# [WORK ITEM]
The reply must repeat each entry exactly and contain no pictures.

Transcribed page contents:
■ ■ ■ ■ ■ ■ ■
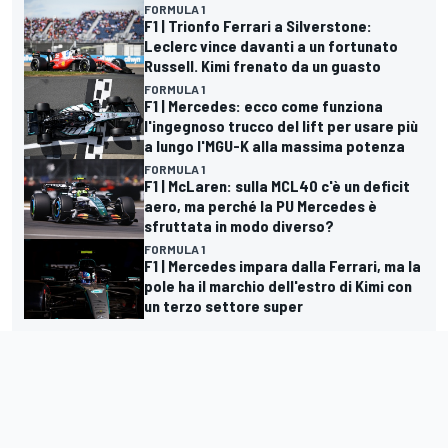
FORMULA 1
F1 | Trionfo Ferrari a Silverstone:
Leclerc vince davanti a un fortunato
Russell. Kimi frenato da un guasto
FORMULA 1
F1 | Mercedes: ecco come funziona
l'ingegnoso trucco del lift per usare più
a lungo l'MGU-K alla massima potenza
FORMULA 1
F1 | McLaren: sulla MCL40 c'è un deficit
aero, ma perché la PU Mercedes è
sfruttata in modo diverso?
FORMULA 1
F1 | Mercedes impara dalla Ferrari, ma la
pole ha il marchio dell'estro di Kimi con
un terzo settore super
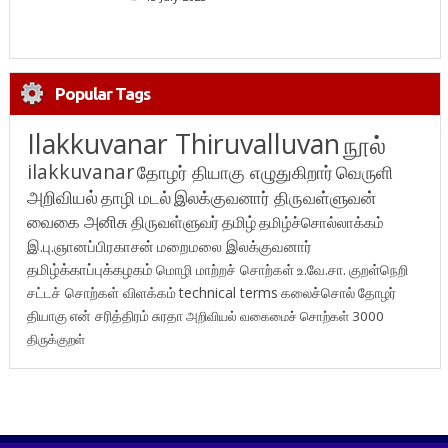
Popular Tags
Ilakkuvanar Thiruvalluvan
நூல்
ilakkuvanar
தோழர் தியாகு எழுதுகிறார்
வெருளி
அறிவியல்
தாழி மடல்
இலக்குவனார் திருவள்ளுவன்
வைகை அனிசு
திருவள்ளுவர்
தமிழ்
தமிழ்ச்சொல்லாக்கம்
இ.பு.ஞானப்பிரகாசன்
மறைமலை இலக்குவனார்
தமிழ்க்காப்புக்கழகம்
மொழி மாற்றச் சொற்கள்
உ.வே.சா.
குறள்நெறி
சட்டச் சொற்கள் விளக்கம்
technical terms
கலைச்சொல்
தோழர்
தியாகு
என் சரித்திரம்
சுரதா
அறிவியல் வகைமைச் சொற்கள் 3000
திருக்குறள்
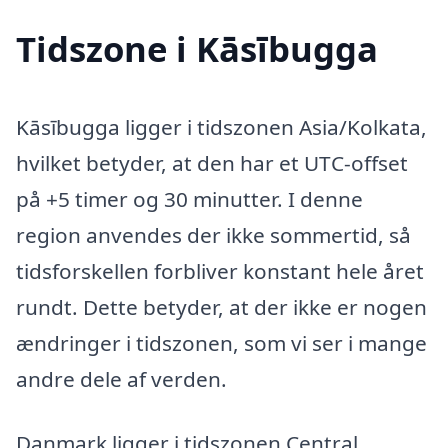
Tidszone i Kāsībugga
Kāsībugga ligger i tidszonen Asia/Kolkata,
hvilket betyder, at den har et UTC-offset
på +5 timer og 30 minutter. I denne
region anvendes der ikke sommertid, så
tidsforskellen forbliver konstant hele året
rundt. Dette betyder, at der ikke er nogen
ændringer i tidszonen, som vi ser i mange
andre dele af verden.
Danmark ligger i tidszonen Central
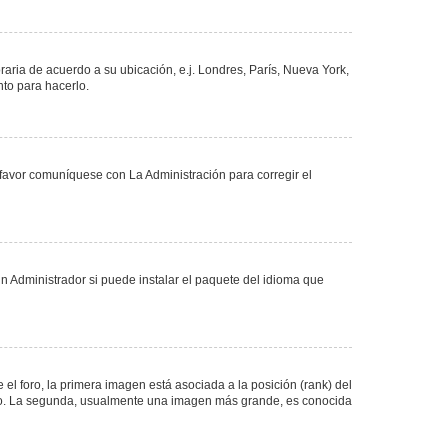
oraria de acuerdo a su ubicación, e.j. Londres, París, Nueva York,
nto para hacerlo.
 favor comuníquese con La Administración para corregir el
n Administrador si puede instalar el paquete del idioma que
 foro, la primera imagen está asociada a la posición (rank) del
foro. La segunda, usualmente una imagen más grande, es conocida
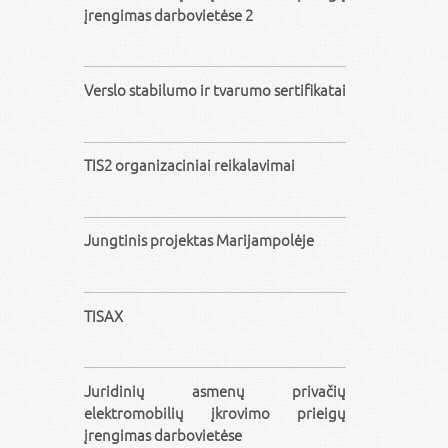
įrengimas darbovietėse 2
Verslo stabilumo ir tvarumo sertifikatai
TIS2 organizaciniai reikalavimai
Jungtinis projektas Marijampolėje
TISAX
Juridinių asmenų privačių
elektromobilių įkrovimo prieigų
įrengimas darbovietėse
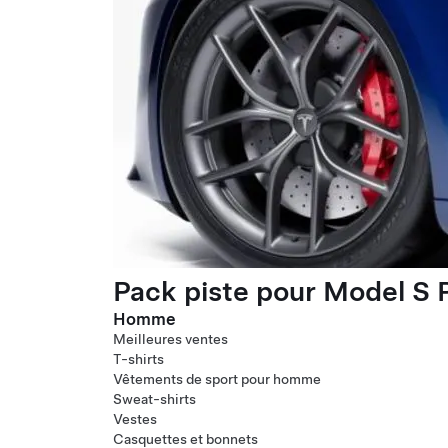
Pack piste pour Model S P
Homme
Meilleures ventes
T-shirts
Vêtements de sport pour homme
Sweat-shirts
Vestes
Casquettes et bonnets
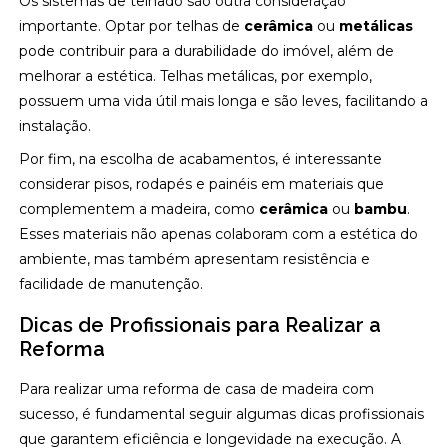
Os sistemas de telhado são outra consideração
importante. Optar por telhas de
cerâmica
ou
metálicas
pode contribuir para a durabilidade do imóvel, além de
melhorar a estética. Telhas metálicas, por exemplo,
possuem uma vida útil mais longa e são leves, facilitando a
instalação.
Por fim, na escolha de acabamentos, é interessante
considerar pisos, rodapés e painéis em materiais que
complementem a madeira, como
cerâmica
ou
bambu
.
Esses materiais não apenas colaboram com a estética do
ambiente, mas também apresentam resistência e
facilidade de manutenção.
Dicas de Profissionais para Realizar a
Reforma
Para realizar uma reforma de casa de madeira com
sucesso, é fundamental seguir algumas dicas profissionais
que garantem eficiência e longevidade na execução. A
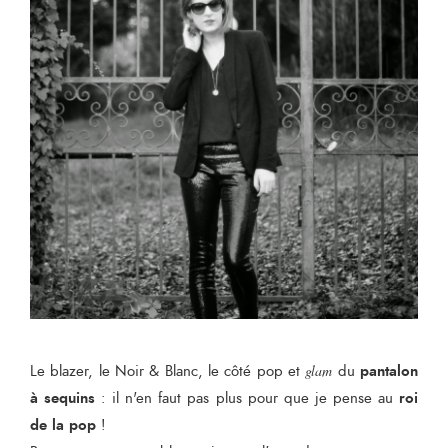
pantalon
Le blazer, le Noir & Blanc, le côté pop et
glam
du
à sequins
roi
: il n'en faut pas plus pour que je pense au
de la pop
!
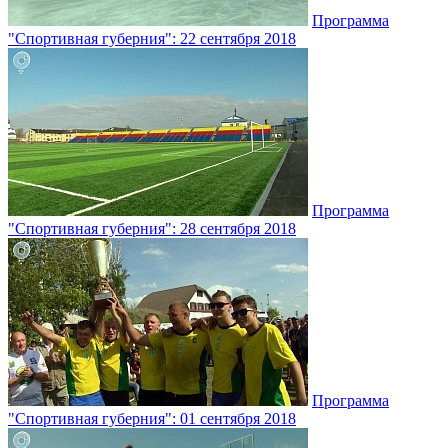
Программа
"Спортивная губерния": 22 сентября 2018
Программа
"Спортивная губерния": 28 сентября 2018
Программа
"Спортивная губерния": 01 сентября 2018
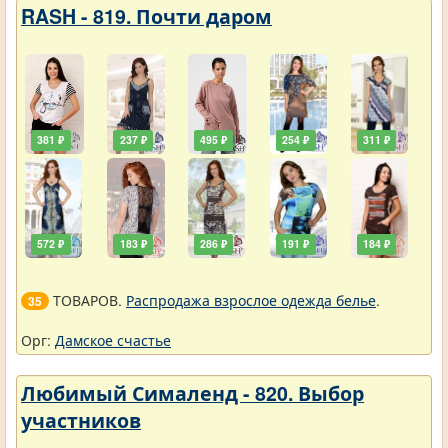
RASH - 819. Почти даром
381 ₽
237 ₽
495 ₽
254 ₽
311 ₽
572 ₽
183 ₽
286 ₽
191 ₽
184 ₽
ТОВАРОВ.
Распродажа взрослое одежда белье
.
35
Орг:
Дамское счастье
Любимый Сималенд - 820. Выбор
участников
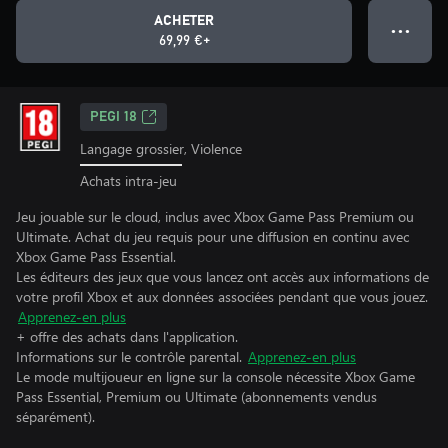
ACHETER
● ● ●
69,99 €+
PEGI 18
Langage grossier, Violence
Achats intra-jeu
Jeu jouable sur le cloud, inclus avec Xbox Game Pass Premium ou
Ultimate. Achat du jeu requis pour une diffusion en continu avec
Xbox Game Pass Essential.
Les éditeurs des jeux que vous lancez ont accès aux informations de
votre profil Xbox et aux données associées pendant que vous jouez.
Apprenez-en plus
+ offre des achats dans l'application.
Informations sur le contrôle parental.
Apprenez-en plus
Le mode multijoueur en ligne sur la console nécessite Xbox Game
Pass Essential, Premium ou Ultimate (abonnements vendus
séparément).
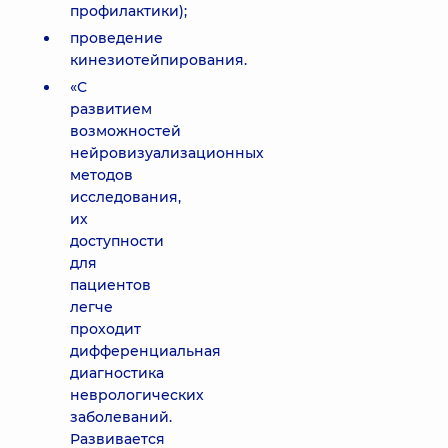
профилактики);
проведение
кинезиотейпирования.
«С
развитием
возможностей
нейровизуализационных
методов
исследования,
их
доступности
для
пациентов
легче
проходит
дифференциальная
диагностика
неврологических
заболеваний.
Развивается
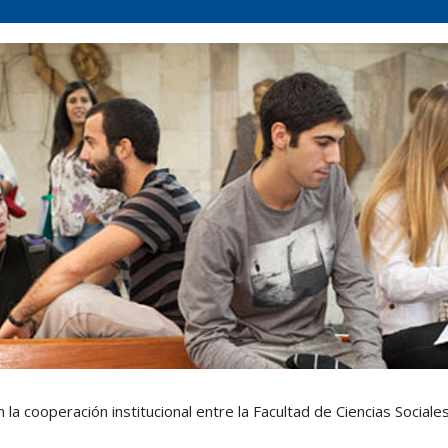
 cooperación institucional entre la Facultad de Ciencias Sociales 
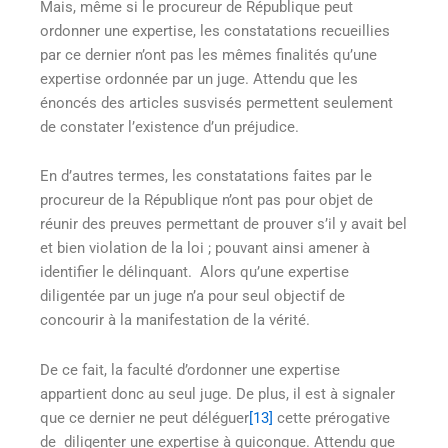
Mais, même si le procureur de République peut
ordonner une expertise, les constatations recueillies
par ce dernier n’ont pas les mêmes finalités qu’une
expertise ordonnée par un juge. Attendu que les
énoncés des articles susvisés permettent seulement
de constater l’existence d’un préjudice.
En d’autres termes, les constatations faites par le
procureur de la République n’ont pas pour objet de
réunir des preuves permettant de prouver s’il y avait bel
et bien violation de la loi ; pouvant ainsi amener à
identifier le délinquant. Alors qu’une expertise
diligentée par un juge n’a pour seul objectif de
concourir à la manifestation de la vérité.
De ce fait, la faculté d’ordonner une expertise
appartient donc au seul juge. De plus, il est à signaler
que ce dernier ne peut déléguer
[13]
cette prérogative
de diligenter une expertise à quiconque. Attendu que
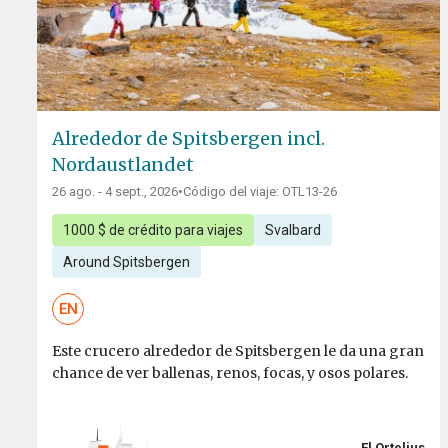
Alrededor de Spitsbergen incl.
Nordaustlandet
26 ago. - 4 sept., 2026
•
Código del viaje: OTL13-26
1000 $ de crédito para viajes
Svalbard
Around Spitsbergen
EN
Este crucero alrededor de Spitsbergen le da una gran
chance de ver ballenas, renos, focas, y osos polares.
El Ortelius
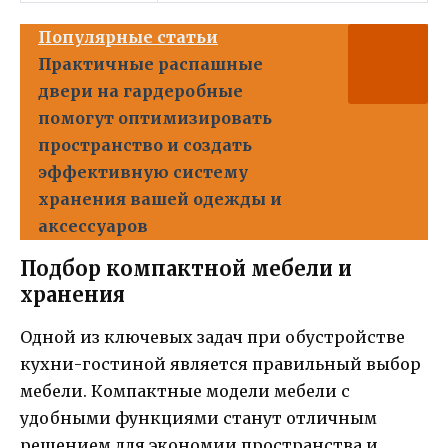
Популярные статьи
Практичные распашные
двери на гардеробные
помогут оптимизировать
пространство и создать
эффективную систему
хранения вашей одежды и
аксессуаров
Подбор компактной мебели и
хранения
Одной из ключевых задач при обустройстве
кухни-гостиной является правильный выбор
мебели. Компактные модели мебели с
удобными функциями станут отличным
решением для экономии пространства и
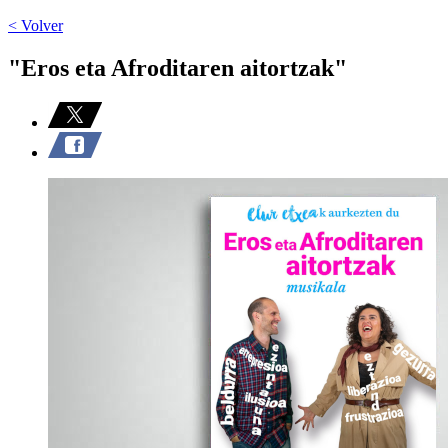
< Volver
"Eros eta Afroditaren aitortzak"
■ ■ ■ ■ ■ ■ ■
# [ANSWER FOR THIS EXERCISE]
FORMULA 1
F1 | Trionfo Ferrari a Silverstone:
Leclerc vince davanti a un fortunato
Russell. Kimi frenato da un guasto
FORMULA 1
F1 | Mercedes: ecco come funziona
l'ingegnoso trucco del lift per usare più
a lungo l'MGU-K alla massima potenza
FORMULA 1
F1 | McLaren: sulla MCL40 c'è un deficit
aero, ma perché la PU Mercedes è
sfruttata in modo diverso?
FORMULA 1
F1 | Mercedes impara dalla Ferrari, ma la
pole ha il marchio dell'estro di Kimi con
un terzo settore super
Popular Tags
Ilakkuvanar Thiruvalluvan
நூல்
ilakkuvanar
தோழர் தியாகு எழுதுகிறார்
வெருளி
அறிவியல்
தாழி மடல்
இலக்குவனார் திருவள்ளுவன்
வைகை அனிசு
திருவள்ளுவர்
தமிழ்
தமிழ்ச்சொல்லாக்கம்
இ.பு.ஞானப்பிரகாசன்
மறைமலை இலக்குவனார்
தமிழ்க்காப்புக்கழகம்
மொழி மாற்றச் சொற்கள்
உ.வே.சா.
குறள்நெறி
சட்டச் சொற்கள் விளக்கம்
technical terms
கலைச்சொல்
தோழர்
தியாகு
என் சரித்திரம்
சுரதா
அறிவியல் வகைமைச் சொற்கள் 3000
திருக்குறள்
Tidszone i Kāsībugga
Kāsībugga ligger i tidszonen Asia/Kolkata,
hvilket betyder, at den har et UTC-offset
på +5 timer og 30 minutter. I denne
region anvendes der ikke sommertid, så
tidsforskellen forbliver konstant hele året
rundt. Dette betyder, at der ikke er nogen
ændringer i tidszonen, som vi ser i mange
andre dele af verden.
Danmark ligger i tidszonen Central
oraria de acuerdo a su ubicación, e.j. Londres, París, Nueva York,
nto para hacerlo.
 favor comuníquese con La Administración para corregir el
n Administrador si puede instalar el paquete del idioma que
 foro, la primera imagen está asociada a la posición (rank) del
foro. La segunda, usualmente una imagen más grande, es conocida
įrengimas darbovietėse 2
Verslo stabilumo ir tvarumo sertifikatai
TIS2 organizaciniai reikalavimai
Jungtinis projektas Marijampolėje
TISAX
Juridinių asmenų privačių
elektromobilių įkrovimo prieigų
įrengimas darbovietėse
Pack piste pour Model S P
Homme
Meilleures ventes
T-shirts
Vêtements de sport pour homme
Sweat-shirts
Vestes
Casquettes et bonnets
Os sistemas de telhado são outra consideração
importante. Optar por telhas de
cerâmica
ou
metálicas
pode contribuir para a durabilidade do imóvel, além de
melhorar a estética. Telhas metálicas, por exemplo,
possuem uma vida útil mais longa e são leves, facilitando a
instalação.
Por fim, na escolha de acabamentos, é interessante
considerar pisos, rodapés e painéis em materiais que
complementem a madeira, como
cerâmica
ou
bambu
.
Esses materiais não apenas colaboram com a estética do
ambiente, mas também apresentam resistência e
facilidade de manutenção.
Dicas de Profissionais para Realizar a
Reforma
Para realizar uma reforma de casa de madeira com
sucesso, é fundamental seguir algumas dicas profissionais
que garantem eficiência e longevidade na execução. A
pantalon
Le blazer, le Noir & Blanc, le côté pop et
glam
du
à sequins
roi
: il n'en faut pas plus pour que je pense au
de la pop
!
Программа
"Спортивная губерния": 22 сентября 2018
Программа
"Спортивная губерния": 28 сентября 2018
Программа
"Спортивная губерния": 01 сентября 2018
RASH - 819. Почти даром
381 ₽
237 ₽
495 ₽
254 ₽
311 ₽
572 ₽
183 ₽
286 ₽
191 ₽
184 ₽
ТОВАРОВ.
Распродажа взрослое одежда белье
.
35
Орг:
Дамское счастье
Любимый Сималенд - 820. Выбор
участников
ACHETER
● ● ●
69,99 €+
PEGI 18
Langage grossier, Violence
Achats intra-jeu
Jeu jouable sur le cloud, inclus avec Xbox Game Pass Premium ou
Ultimate. Achat du jeu requis pour une diffusion en continu avec
Xbox Game Pass Essential.
Les éditeurs des jeux que vous lancez ont accès aux informations de
votre profil Xbox et aux données associées pendant que vous jouez.
Apprenez-en plus
+ offre des achats dans l'application.
Informations sur le contrôle parental.
Apprenez-en plus
Le mode multijoueur en ligne sur la console nécessite Xbox Game
Pass Essential, Premium ou Ultimate (abonnements vendus
séparément).
профилактики);
проведение
кинезиотейпирования.
«С
развитием
возможностей
нейровизуализационных
методов
исследования,
их
доступности
для
пациентов
легче
проходит
дифференциальная
диагностика
неврологических
заболеваний.
Развивается
 cooperación institucional entre la Facultad de Ciencias Sociales 
Mais, même si le procureur de République peut
ordonner une expertise, les constatations recueillies
par ce dernier n’ont pas les mêmes finalités qu’une
expertise ordonnée par un juge. Attendu que les
énoncés des articles susvisés permettent seulement
de constater l’existence d’un préjudice.
En d’autres termes, les constatations faites par le
procureur de la République n’ont pas pour objet de
réunir des preuves permettant de prouver s’il y avait bel
et bien violation de la loi ; pouvant ainsi amener à
identifier le délinquant. Alors qu’une expertise
diligentée par un juge n’a pour seul objectif de
concourir à la manifestation de la vérité.
De ce fait, la faculté d’ordonner une expertise
appartient donc au seul juge. De plus, il est à signaler
que ce dernier ne peut déléguer
[13]
cette prérogative
de diligenter une expertise à quiconque. Attendu que
Alrededor de Spitsbergen incl.
Nordaustlandet
26 ago. - 4 sept., 2026
•
Código del viaje: OTL13-26
1000 $ de crédito para viajes
Svalbard
Around Spitsbergen
EN
Este crucero alrededor de Spitsbergen le da una gran
chance de ver ballenas, renos, focas, y osos polares.
El Ortelius
Популярные статьи
Практичные распашные
двери на гардеробные
помогут оптимизировать
пространство и создать
эффективную систему
хранения вашей одежды и
аксессуаров
Подбор компактной мебели и
хранения
Одной из ключевых задач при обустройстве
кухни-гостиной является правильный выбор
мебели. Компактные модели мебели с
удобными функциями станут отличным
решением для экономии пространства и
< Volver
"Eros eta Afroditaren aitortzak"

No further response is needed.